What’s still confidential

The paper is unusually detailed for a frontier-lab release, but several things remain unstated:

The exact prompting templates used to generate synthetic examples.
The topic taxonomy that drove generation (how the curriculum was chunked into seed prompts).
The quality-filter rubric — what specific scores were thresholds, what dimensions were graded.
Full training-data composition by category (the paper gives broad categories, not a fine-grained mix).
Hyperparameters for some stages.
The teacher model version used (e.g. GPT-4 vs GPT-4-Turbo; Microsoft does not commit in print).
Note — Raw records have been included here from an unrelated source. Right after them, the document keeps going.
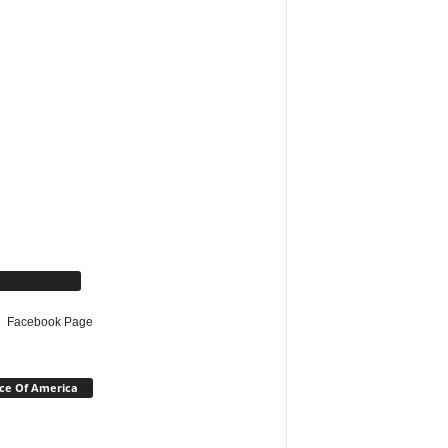
cebook Page
Facebook Page
ce Of America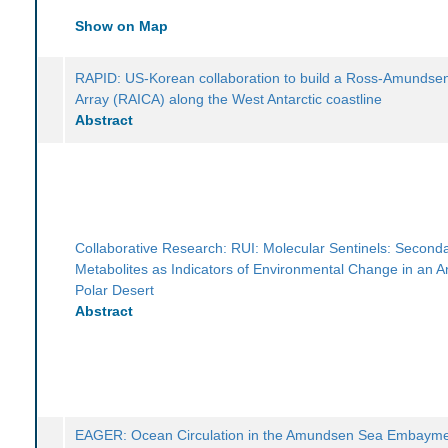
Show on Map
RAPID: US-Korean collaboration to build a Ross-Amundse
Array (RAICA) along the West Antarctic coastline
Abstract
Collaborative Research: RUI: Molecular Sentinels: Second
Metabolites as Indicators of Environmental Change in an An
Polar Desert
Abstract
EAGER: Ocean Circulation in the Amundsen Sea Embayme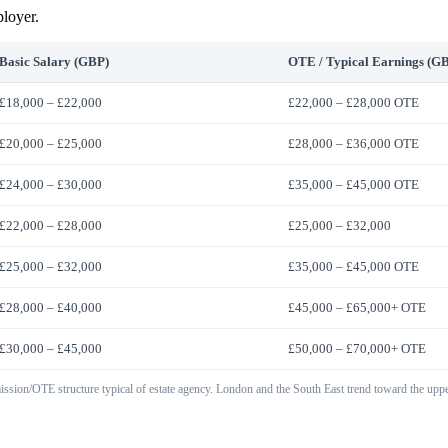
ployer.
Basic Salary (GBP)
OTE / Typical Earnings (G
£18,000 – £22,000
£22,000 – £28,000 OTE
£20,000 – £25,000
£28,000 – £36,000 OTE
£24,000 – £30,000
£35,000 – £45,000 OTE
£22,000 – £28,000
£25,000 – £32,000
£25,000 – £32,000
£35,000 – £45,000 OTE
£28,000 – £40,000
£45,000 – £65,000+ OTE
£30,000 – £45,000
£50,000 – £70,000+ OTE
ission/OTE structure typical of estate agency. London and the South East trend toward the uppe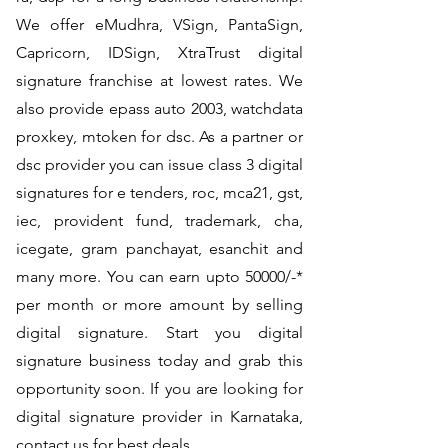
We offer eMudhra, VSign, PantaSign,
Capricorn, IDSign, XtraTrust digital
signature franchise at lowest rates. We
also provide epass auto 2003, watchdata
proxkey, mtoken for dsc. As a partner or
dsc provider you can issue class 3 digital
signatures for e tenders, roc, mca21, gst,
iec, provident fund, trademark, cha,
icegate, gram panchayat, esanchit and
many more. You can earn upto 50000/-*
per month or more amount by selling
digital signature. Start you digital
signature business today and grab this
opportunity soon. If you are looking for
digital signature provider in Karnataka,
contact us for best deals.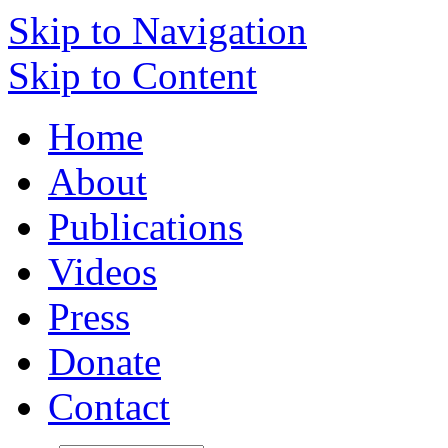
Skip to Navigation
Skip to Content
Home
About
Publications
Videos
Press
Donate
Contact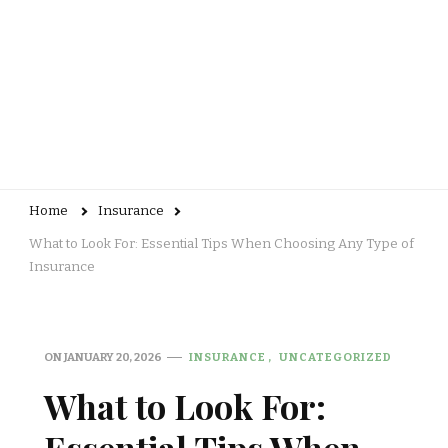
Home
Insurance
What to Look For: Essential Tips When Choosing Any Type of
Insurance
ON
JANUARY 20, 2026
INSURANCE
UNCATEGORIZED
What to Look For: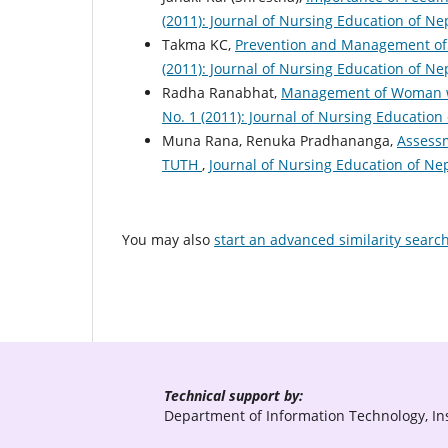
(2011): Journal of Nursing Education of Ne
Takma KC,
Prevention and Management of
(2011): Journal of Nursing Education of Ne
Radha Ranabhat,
Management of Woman w
No. 1 (2011): Journal of Nursing Education
Muna Rana, Renuka Pradhananga,
Assessm
TUTH
,
Journal of Nursing Education of Nep
You may also
start an advanced similarity searc
Technical support by:
Department of Information Technology, Ins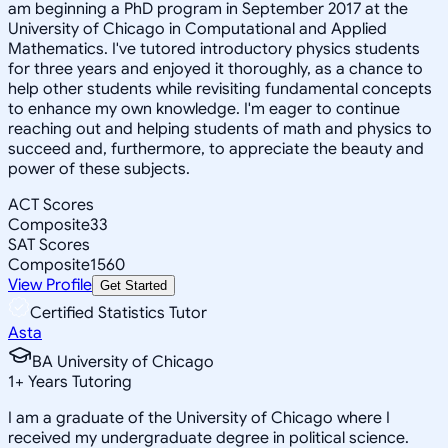
am beginning a PhD program in September 2017 at the
University of Chicago in Computational and Applied
Mathematics. I've tutored introductory physics students
for three years and enjoyed it thoroughly, as a chance to
help other students while revisiting fundamental concepts
to enhance my own knowledge. I'm eager to continue
reaching out and helping students of math and physics to
succeed and, furthermore, to appreciate the beauty and
power of these subjects.
ACT Scores
Composite
33
SAT Scores
Composite
1560
View Profile
Get Started
Certified Statistics Tutor
Asta
BA University of Chicago
1
+
Years Tutoring
I am a graduate of the University of Chicago where I
received my undergraduate degree in political science.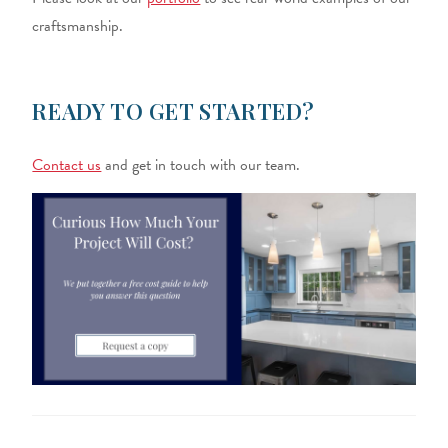
craftsmanship.
READY TO GET STARTED?
Contact us
and get in touch with our team.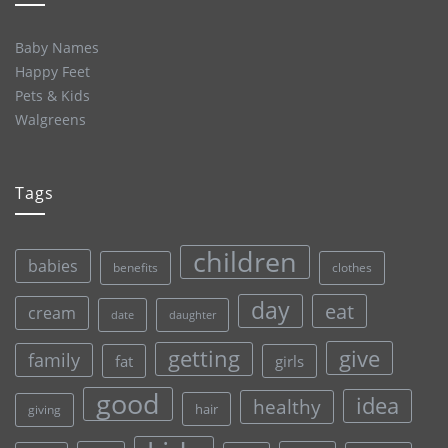
Baby Names
Happy Feet
Pets & Kids
Walgreens
Tags
children
babies
clothes
benefits
day
eat
cream
date
daughter
give
getting
family
fat
girls
good
idea
healthy
hair
giving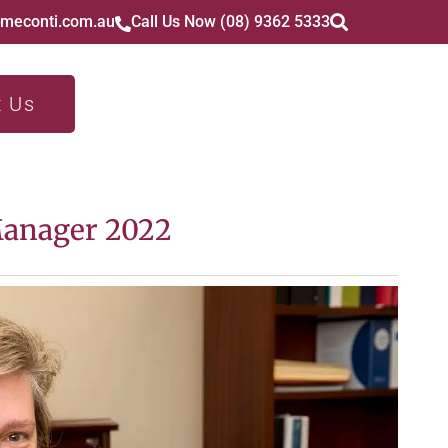
imeconti.com.au
Call Us Now (08) 9362 5333
t Us
Manager 2022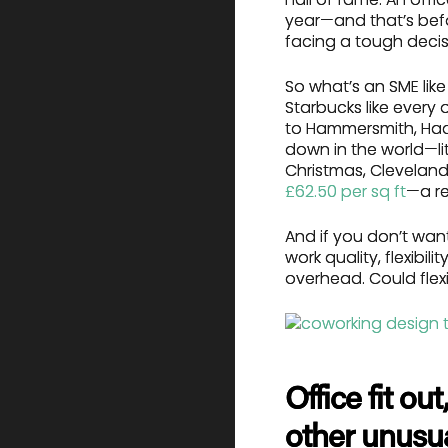
year—and that’s befor
facing a tough decis
So what’s an SME lik
Starbucks like every 
to Hammersmith, Hac
down in the world—lit
Christmas, Cleveland
£62.50 per sq ft
—a re
And if you don’t want
work quality, flexibil
overhead. Could flex
Office fit ou
other unusu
These gaps are why Phi-3 is a field report, not a recipe. The paper teaches the shape; the implementation details remain proprietary.

What’s changed since

Phi-4 (December 2024) — 14B params, paper emphasizes ~70% synthetic data. Validates the Phi-3 thesis at larger scale.
Open replications — several open-weight models (notably some Qwen and Llama-3 derivatives) have explicitly cited Phi-3’s data-construction approach.
The “synthetic data dominates” thesis is now the consensus view for small-model post-training. Phi-3 was the inflection point.

What this teaches you

Read this back-to-back with /articles/10-fine-tuning/distillation and /ship/17:

The synthetic-data + distillation pattern from /ship/17 is not a toy version of how real labs work — it’s the same pattern, scaled.
The choice of response distillation vs logit distillation is the practical fork. Phi-3 picked response distillation because their teacher was an API-only frontier model. /ship/17 teaches both because either may be available to you.
The “boring” steps — filtering, dedupe, contamination checks — are the steps Microsoft puts the most paper-pages on. That maps to the curriculum’s claim that those are the highest-ROI moves.
Quality > quantity is now defensible from public data, not just folklore. Phi-3’s MMLU per training-token is a multiple of the same era’s web-trained models. The receipts are in the paper.